= What to do =
Your answer must be the exact lines from the one holding "PARTENARIATS BP" through the last line of the records below, with no pictures.
====================
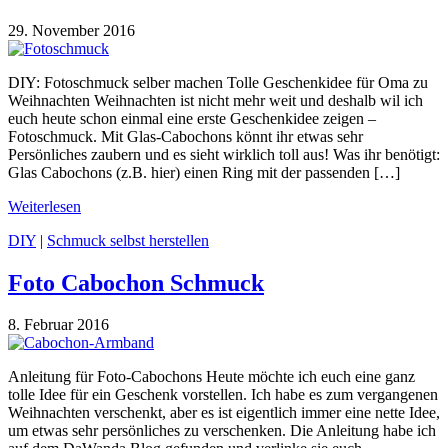
29. November 2016
DIY: Fotoschmuck selber machen Tolle Geschenkidee für Oma zu
Weihnachten Weihnachten ist nicht mehr weit und deshalb wil ich
euch heute schon einmal eine erste Geschenkidee zeigen –
Fotoschmuck. Mit Glas-Cabochons könnt ihr etwas sehr
Persönliches zaubern und es sieht wirklich toll aus! Was ihr benötigt:
Glas Cabochons (z.B. hier) einen Ring mit der passenden […]
Weiterlesen
DIY
|
Schmuck selbst herstellen
Foto Cabochon Schmuck
8. Februar 2016
Anleitung für Foto-Cabochons Heute möchte ich euch eine ganz
tolle Idee für ein Geschenk vorstellen. Ich habe es zum vergangenen
Weihnachten verschenkt, aber es ist eigentlich immer eine nette Idee,
um etwas sehr persönliches zu verschenken. Die Anleitung habe ich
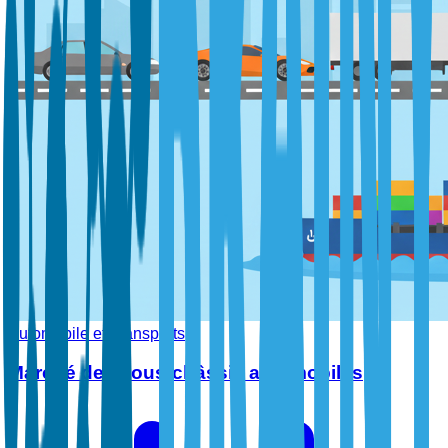
Automobile et Transports
Marché des sous-châssis automobiles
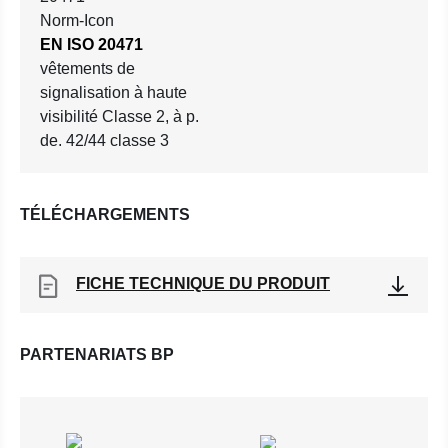
EN ISO 20471
vêtements de
signalisation à haute
visibilité Classe 2, à p.
de. 42/44 classe 3
TÉLÉCHARGEMENTS
FICHE TECHNIQUE DU PRODUIT
PARTENARIATS BP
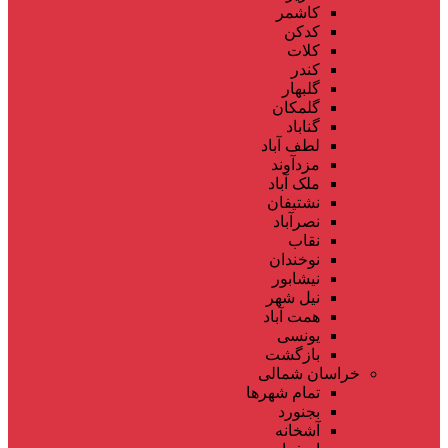
کاشمر
کدکن
کلات
کندر
گلبهار
گلمکان
گناباد
لطف آباد
مزدآوند
ملک آباد
نشتیفان
نصرآباد
نقاب
نوخندان
نیشابور
نیل شهر
همت آباد
یونسی
بازگشت
خراسان شمالی
تمام شهر‌ها
بجنورد
آشخانه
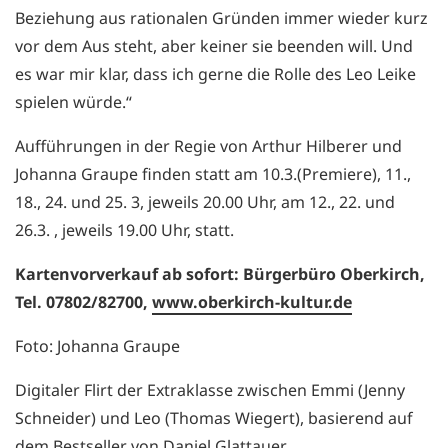
Beziehung aus rationalen Gründen immer wieder kurz
vor dem Aus steht, aber keiner sie beenden will. Und
es war mir klar, dass ich gerne die Rolle des Leo Leike
spielen würde.“
Aufführungen in der Regie von Arthur Hilberer und
Johanna Graupe finden statt am 10.3.(Premiere), 11.,
18., 24. und 25. 3, jeweils 20.00 Uhr, am 12., 22. und
26.3. , jeweils 19.00 Uhr, statt.
Kartenvorverkauf ab sofort: Bürgerbüro Oberkirch,
Tel. 07802/82700,
www.oberkirch-kultur.de
Foto: Johanna Graupe
Digitaler Flirt der Extraklasse zwischen Emmi (Jenny
Schneider) und Leo (Thomas Wiegert), basierend auf
dem Bestseller von Daniel Glattauer.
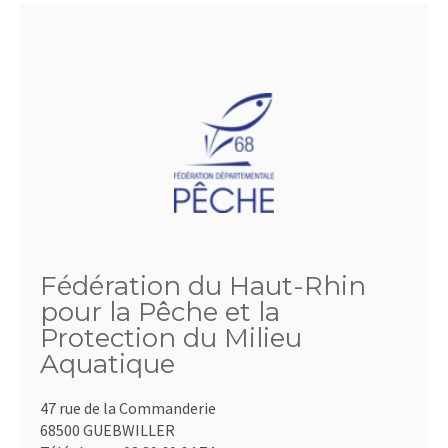
Fédération du Haut-Rhin
pour la Pêche et la
Protection du Milieu
Aquatique
47 rue de la Commanderie
68500 GUEBWILLER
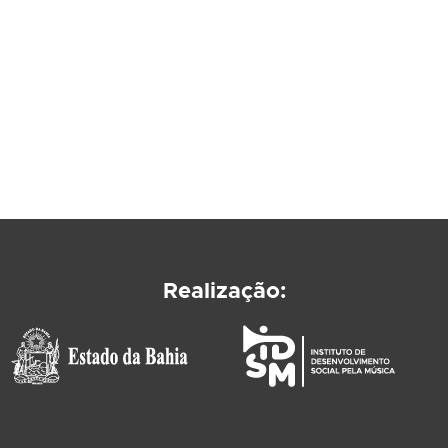
Realização:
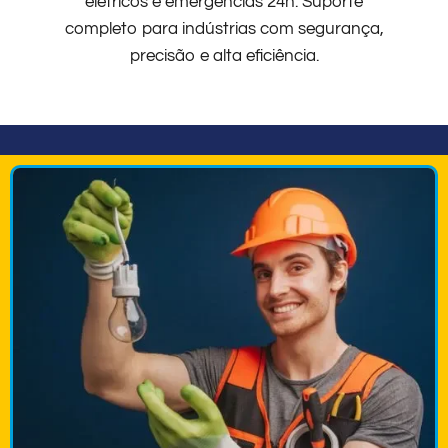
elétricos e emergências 24h. Suporte
completo para indústrias com segurança,
precisão e alta eficiência.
====================
= Written solution =
PARTENARIATS BP
کاشمر
کدکن
کلات
کندر
گلبهار
گلمکان
گناباد
لطف آباد
مزدآوند
ملک آباد
نشتیفان
نصرآباد
نقاب
نوخندان
نیشابور
نیل شهر
همت آباد
یونسی
بازگشت
خراسان شمالی
تمام شهر‌ها
بجنورد
آشخانه
Beziehung aus rationalen Gründen immer wieder kurz
vor dem Aus steht, aber keiner sie beenden will. Und
es war mir klar, dass ich gerne die Rolle des Leo Leike
spielen würde.“
Aufführungen in der Regie von Arthur Hilberer und
Johanna Graupe finden statt am 10.3.(Premiere), 11.,
18., 24. und 25. 3, jeweils 20.00 Uhr, am 12., 22. und
26.3. , jeweils 19.00 Uhr, statt.
Kartenvorverkauf ab sofort: Bürgerbüro Oberkirch,
Tel. 07802/82700,
www.oberkirch-kultur.de
Foto: Johanna Graupe
Digitaler Flirt der Extraklasse zwischen Emmi (Jenny
Schneider) und Leo (Thomas Wiegert), basierend auf
dem Bestseller von Daniel Glattauer.
Fédération du Haut-Rhin
pour la Pêche et la
Protection du Milieu
Aquatique
47 rue de la Commanderie
68500 GUEBWILLER
Realização:
elétricos e emergências 24h. Suporte
completo para indústrias com segurança,
precisão e alta eficiência.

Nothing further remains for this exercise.